Lymphadenectomy in Prostate Cancer

Abstract
Lymph node status in prostate cancer is not only of prognostic but also of tremendous therapeutic relevance. In case of positive lymph nodes (N+), common standards demand the renunciation of local curative therapy (such as radiotherapy or radical prostatectomy) and hormonal withdrawal, or an appropriate adjuvant therapy can be planned (for example, early androgen ablation). But none of the currently available means of radiologic imaging (CT, MRT, PET-CT) provides sufficient identification of lymph node (micro)metastases (< 5 mm).
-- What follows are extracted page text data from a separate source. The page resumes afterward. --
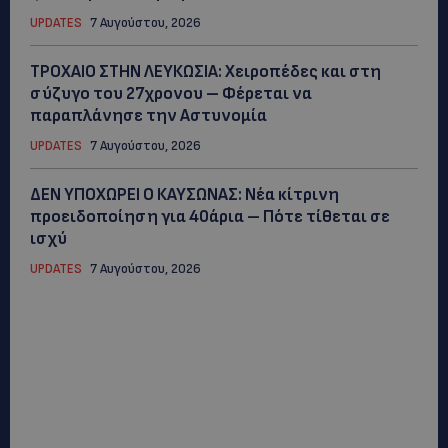
UPDATES
7 Αυγούστου, 2026
ΤΡΟΧΑΙΟ ΣΤΗΝ ΛΕΥΚΩΣΙΑ: Χειροπέδες και στη
σύζυγο του 27χρονου – Φέρεται να
παραπλάνησε την Αστυνομία
UPDATES
7 Αυγούστου, 2026
ΔΕΝ ΥΠΟΧΩΡΕΙ Ο ΚΑΥΣΩΝΑΣ: Νέα κίτρινη
προειδοποίηση για 40άρια – Πότε τίθεται σε
ισχύ
UPDATES
7 Αυγούστου, 2026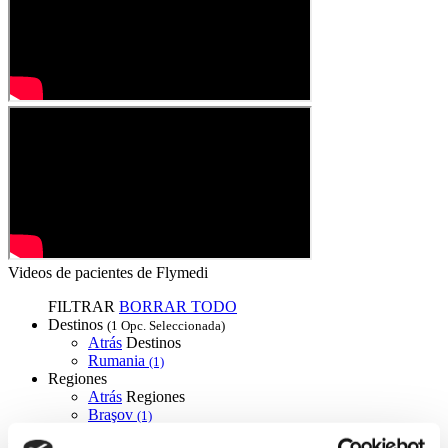
Videos de pacientes de Flymedi
FILTRAR
BORRAR TODO
Destinos
(1 Opc. Seleccionada)
Atrás
Destinos
Rumania
(1)
Regiones
Atrás
Regiones
Braşov
(1)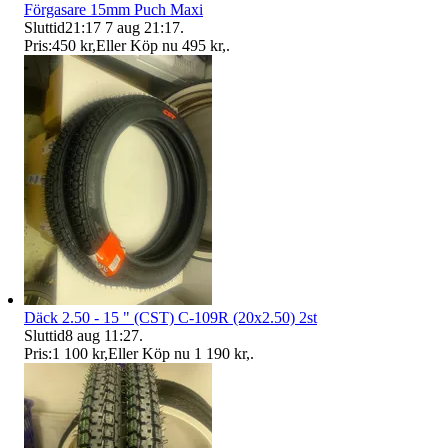
Förgasare 15mm Puch Maxi
Sluttid
21:17
7 aug 21:17
.
Pris:
450 kr
,
Eller Köp nu
495 kr
,
.
Däck 2.50 - 15 " (CST) C-109R (20x2.50) 2st
Sluttid
8 aug 11:27
.
Pris:
1 100 kr
,
Eller Köp nu
1 190 kr
,
.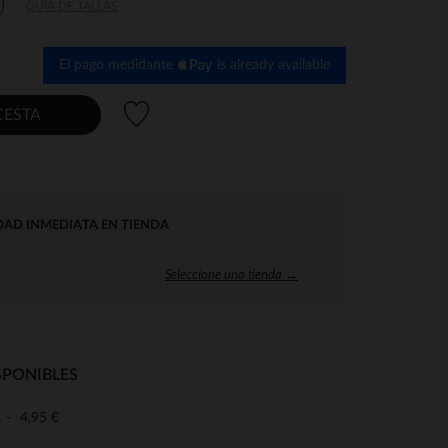
GUÍA DE TALLAS
El pago medidante
is already available
Lista de deseos
CESTA
DAD INMEDIATA EN TIENDA
Seleccione una tienda →
SPONIBLES
4,95 €
o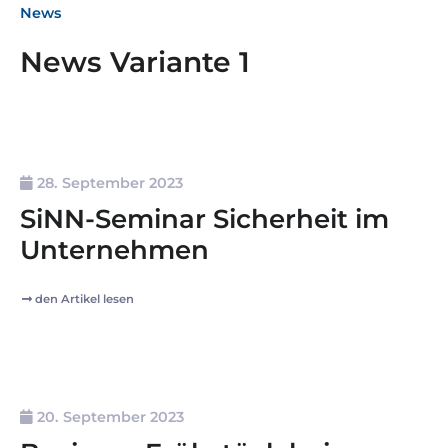
News
News Variante 1
28. September 2023
SiNN-Seminar Sicherheit im
Unternehmen
den Artikel lesen
20. September 2023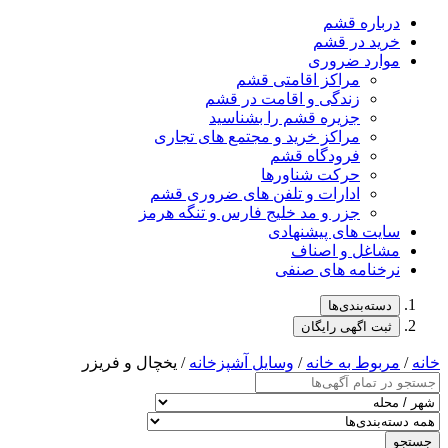
درباره قشم
خرید در قشم
موارد ضروری
مراکز اقامتی قشم
زندگی و اقامت در قشم
جزیره قشم را بشناسید
مراکز خرید و مجتمع های تجاری
فرودگاه قشم
حرکت شناورها
ادارات و تلفن های ضروری قشم
جزر و مد خلیج فارس و تنگه هرمز
سایت های پیشنهادی
مشاغل و اصناف
نرخنامه های صنفی
دسته‌بندی‌ها
ثبت اگهی رایگان
خانه
/
مربوط به خانه
/
وسایل آشپزخانه
/ یخچال و فریزر
جستجو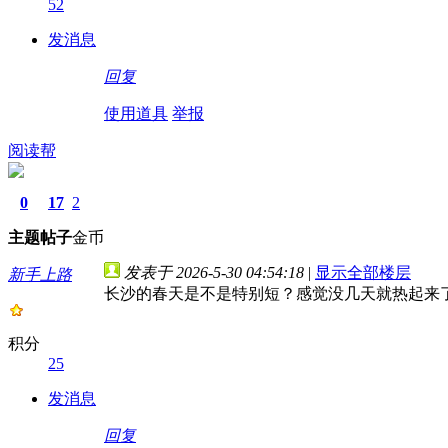
52
发消息
回复
使用道具
举报
阅读帮
0
17
2
主题
帖子
金币
发表于 2026-5-30 04:54:18
|
显示全部楼层
新手上路
长沙的春天是不是特别短？感觉没几天就热起来
积分
25
发消息
回复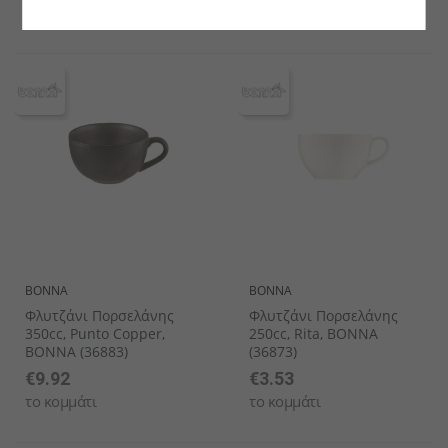
το κομμάτι
το κομμάτι
BONNA
BONNA
Φλυτζάνι Πορσελάνης
Φλυτζάνι Πορσελάνης
350cc, Punto Copper,
250cc, Rita, BONNA
BONNA (36883)
(36873)
€9.92
€3.53
το κομμάτι
το κομμάτι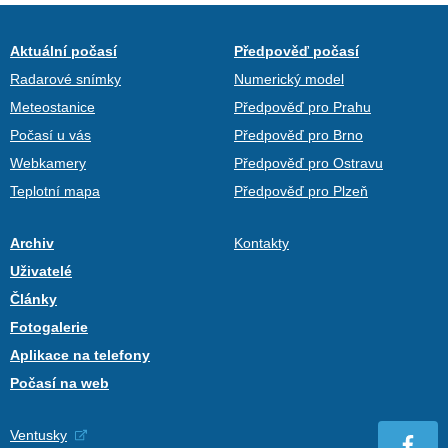
Aktuální počasí
Předpověď počasí
Radarové snímky
Numerický model
Meteostanice
Předpověď pro Prahu
Počasí u vás
Předpověď pro Brno
Webkamery
Předpověď pro Ostravu
Teplotní mapa
Předpověď pro Plzeň
Archiv
Kontakty
Uživatelé
Články
Fotogalerie
Aplikace na telefony
Počasí na web
Ventusky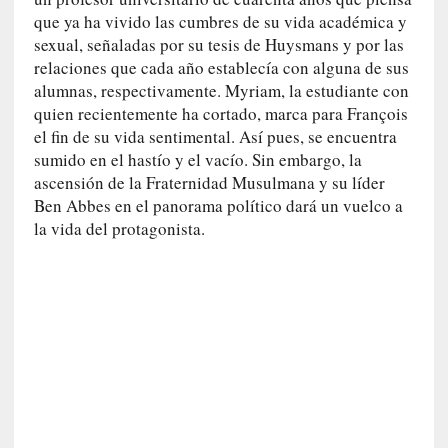
r
que ya ha vivido las cumbres de su vida académica y
i
sexual, señaladas por su tesis de Huysmans y por las
o
relaciones que cada año establecía con alguna de sus
s
alumnas, respectivamente. Myriam, la estudiante con
:
quien recientemente ha cortado, marca para François
«
el fin de su vida sentimental. Así pues, se encuentra
N
sumido en el hastío y el vacío. Sin embargo, la
o
ascensión de la Fraternidad Musulmana y su líder
s
e
Ben Abbes en el panorama político dará un vuelco a
n
la vida del protagonista.
c
a
n
t
a
r
í
a
t
e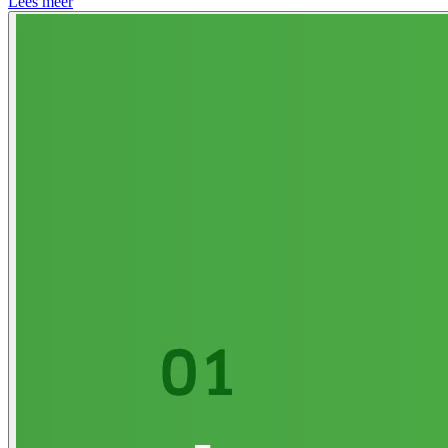
Lees meer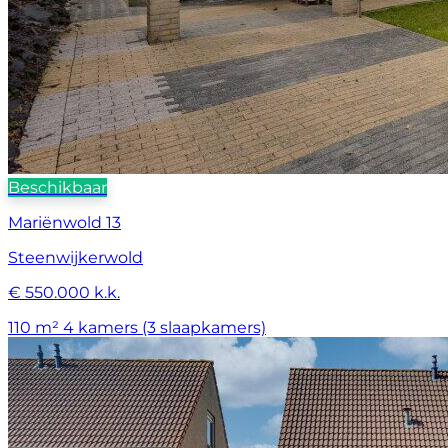
Beschikbaar
Mariënwold 13
Steenwijkerwold
€ 550.000 k.k.
110 m²
4 kamers (3 slaapkamers)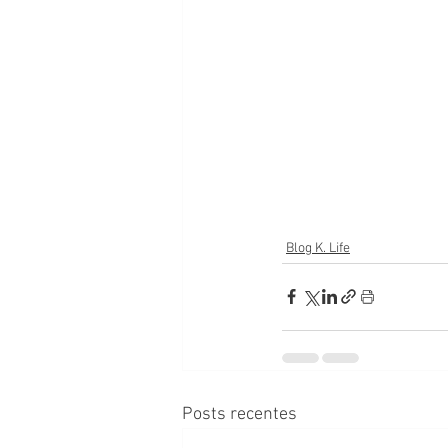
Blog K. Life
Posts recentes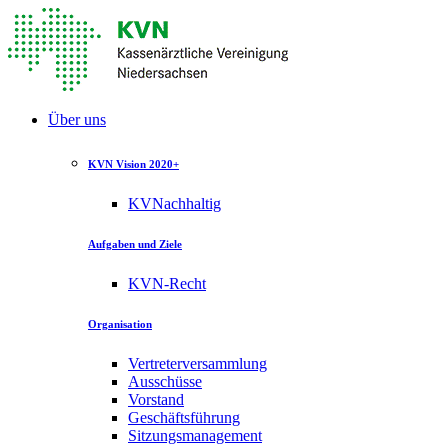
Über uns
KVN Vision 2020+
KVNachhaltig
Aufgaben und Ziele
KVN-Recht
Organisation
Vertreterversammlung
Ausschüsse
Vorstand
Geschäftsführung
Sitzungsmanagement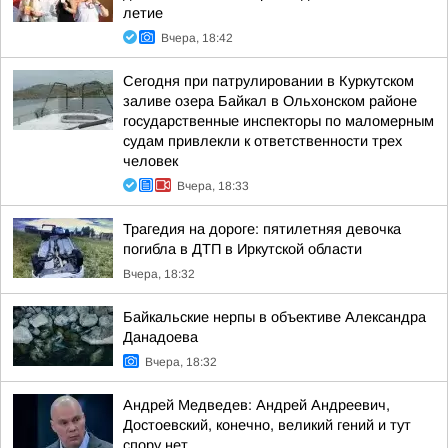
летие
Вчера, 18:42
Сегодня при патрулировании в Куркутском
заливе озера Байкал в Ольхонском районе
государственные инспекторы по маломерным
судам привлекли к ответственности трех
человек
Вчера, 18:33
Трагедия на дороге: пятилетняя девочка
погибла в ДТП в Иркутской области
Вчера, 18:32
Байкальские нерпы в объективе Александра
Данадоева
Вчера, 18:32
Андрей Медведев: Андрей Андреевич,
Достоевский, конечно, великий гений и тут
спору нет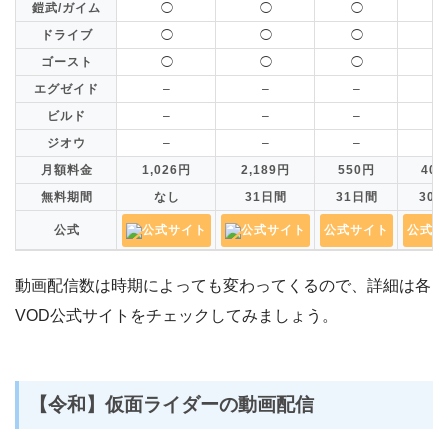
鎧武/ガイム
◯
◯
◯
◯
ドライブ
◯
◯
◯
◯
ゴースト
◯
◯
◯
◯
エグゼイド
–
–
–
–
ビルド
–
–
–
–
ジオウ
–
–
–
–
月額料金
1,026円
2,189円
550円
40
無料期間
なし
31日間
31日間
30
公式
公式サイト
公式サイト
公式サイト
公式サ
動画配信数は時期によっても変わってくるので、詳細は各
VOD公式サイトをチェックしてみましょう。
【令和】仮面ライダーの動画配信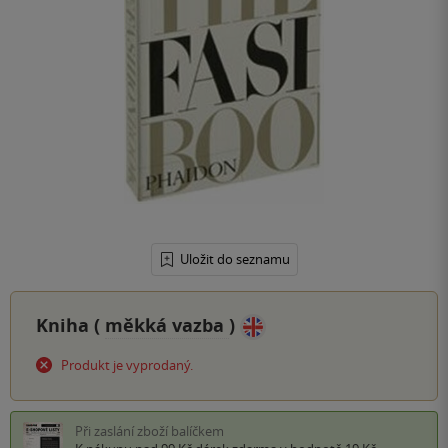
Uložit do seznamu
Kniha (
měkká vazba
)
Produkt je vyprodaný.
Při zaslání zboží balíčkem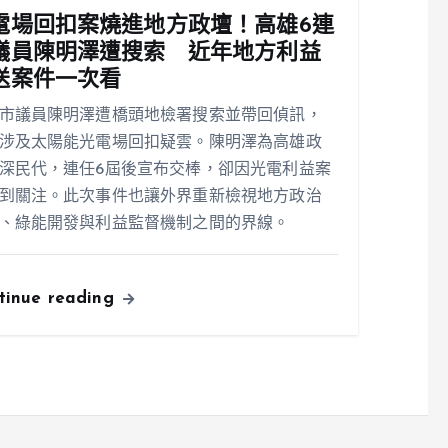
電場回扣案燒進地方政壇！高雄6連
議員陳明澤遭搜索 近年地方利益
送案件一次看
市議員陳明澤遭橋頭地檢署搜索並帶回偵訊，
涉及太陽能光電場回扣疑雲。陳明澤為高雄政
深民代，連任6屆後宣布交棒，卻因光電利益案
到關注。此次事件也讓外界重新檢視地方政治
、綠能開發與利益監督機制之間的界線。
tinue reading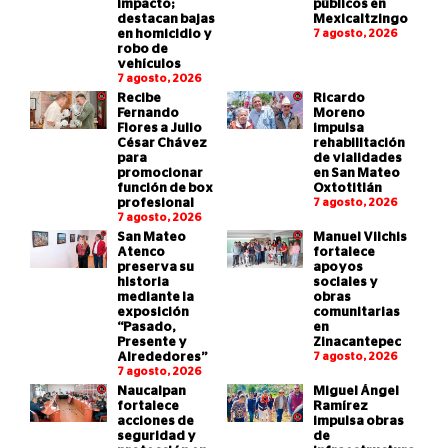
impacto;
públicos en
destacan bajas
Mexicaltzingo
en homicidio y
7 agosto, 2026
robo de
vehículos
7 agosto, 2026
Recibe
Ricardo
Fernando
Moreno
Flores a Julio
impulsa
César Chávez
rehabilitación
para
de vialidades
promocionar
en San Mateo
función de box
Oxtotitlán
profesional
7 agosto, 2026
7 agosto, 2026
San Mateo
Manuel Vilchis
Atenco
fortalece
preserva su
apoyos
historia
sociales y
mediante la
obras
exposición
comunitarias
“Pasado,
en
Presente y
Zinacantepec
Alrededores”
7 agosto, 2026
7 agosto, 2026
Naucalpan
Miguel Ángel
fortalece
Ramírez
acciones de
impulsa obras
seguridad y
de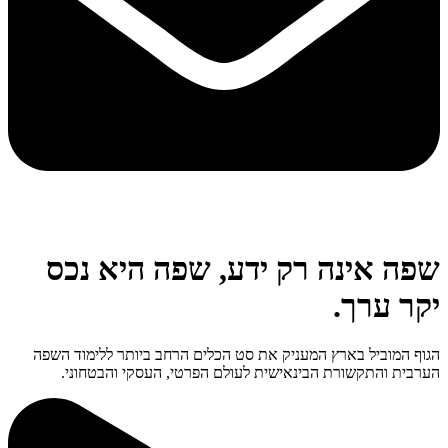
שפה אינה רק ידע, שפה היא נכס
יקר ערך.
הגוף המוביל בארץ המעניק את סט הכלים הרחב ביותר ללימוד השפה
הערבית והתקשורת הבינאישית לעולם הפרטי, העסקי והבטחוני.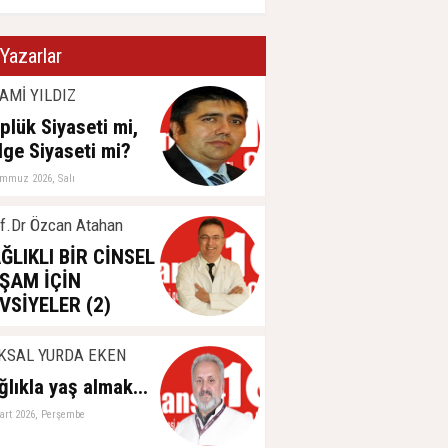
Yazarlar
AMİ YILDIZ
plük Siyaseti mi,
lge Siyaseti mi?
emmuz 2026, Salı
f.Dr Özcan Atahan
ĞLIKLI BİR CİNSEL
ŞAM İÇİN
VSİYELER (2)
aziran 2026, Perşembe
KSAL YURDA EKEN
ğlıkla yaş almak...
art 2026, Perşembe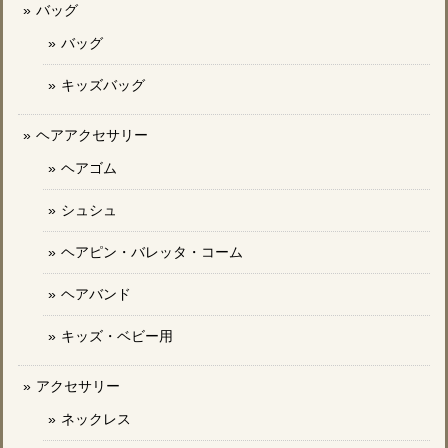
バッグ
バッグ
キッズバッグ
ヘアアクセサリー
ヘアゴム
シュシュ
ヘアピン・バレッタ・コーム
ヘアバンド
キッズ・ベビー用
アクセサリー
ネックレス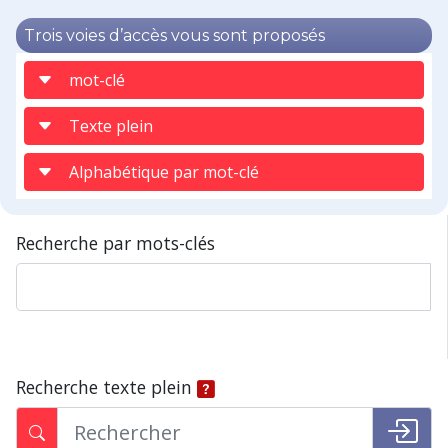
Trois voies d’accès vous sont proposés
mot-clé
Texte plein
Alphabétique par mot-clé
Recherche par mots-clés
Recherche texte plein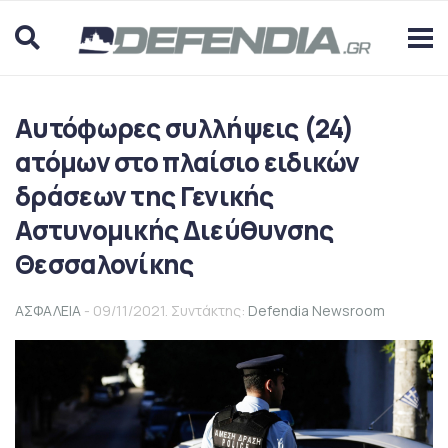
Αυτόφωρες συλλήψεις (24)
ατόμων στο πλαίσιο ειδικών
δράσεων της Γενικής
Αστυνομικής Διεύθυνσης
Θεσσαλονίκης
ΑΣΦΑΛΕΙΑ
- 09/11/2021. Συντάκτης:
Defendia Newsroom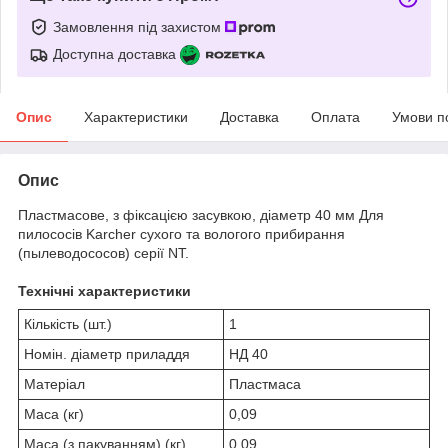
Замовлення під захистом
Доступна доставка
Опис
Характеристики
Доставка
Оплата
Умови п
Опис
Пластмасове, з фіксацією засувкою, діаметр 40 мм Для
пилососів Karcher сухого та вологого прибирання
(пылеводососов) серії NT.
Технічні характеристики
Кількість (шт.)
1
Номін. діаметр приладдя
НД 40
Матеріал
Пластмаса
Маса (кг)
0,09
Маса (з пакуванням) (кг)
0,09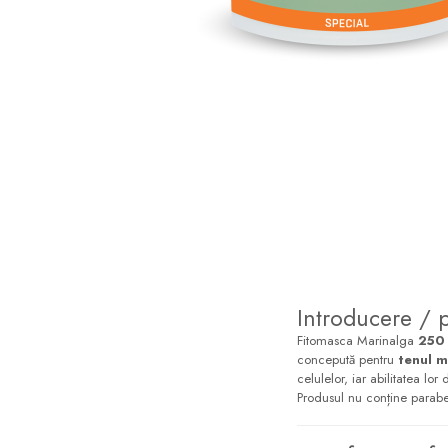
Sampon
Ser / Ulei
Styling
Tratamente
Vopsea de par
Introducere / 
Fitomasca Marinalga
250
concepută pentru
tenul m
celulelor, iar abilitatea lo
Produsul nu conține paraben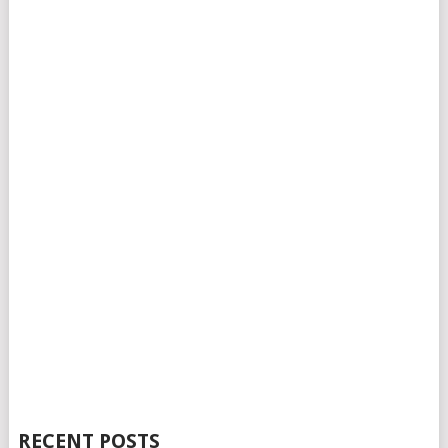
RECENT POSTS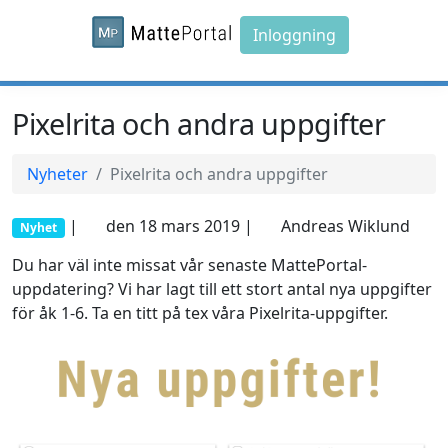
Inloggning
Pixelrita och andra uppgifter
Nyheter
Pixelrita och andra uppgifter
|
den 18 mars 2019 |
Andreas Wiklund
Nyhet
Du har väl inte missat vår senaste MattePortal-
uppdatering? Vi har lagt till ett stort antal nya uppgifter
för åk 1-6. Ta en titt på tex våra Pixelrita-uppgifter.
Also, predictive nomograms which are based on data from limited pelvic lymph node dissection (PLND) do not offer a sufficient grade of reliability. However, the limitation of the dissection area results in missing about 50-60% of N+ patients. In addition, the preoperative diagnostics often underestimate the true pathological stage. Presently, it seems that only the histological detection of lymph node metastases by methods with high sensitivity, like sentinel lymph node dissection or extended PLND, are suitable for lymph node staging in prostate cancer. The disadvantages of extended PLND are a high operative effort and increased complication rate. Therefore, sentinel lymph node dissection seems to strike a balance between high sensitivity and low complication rate.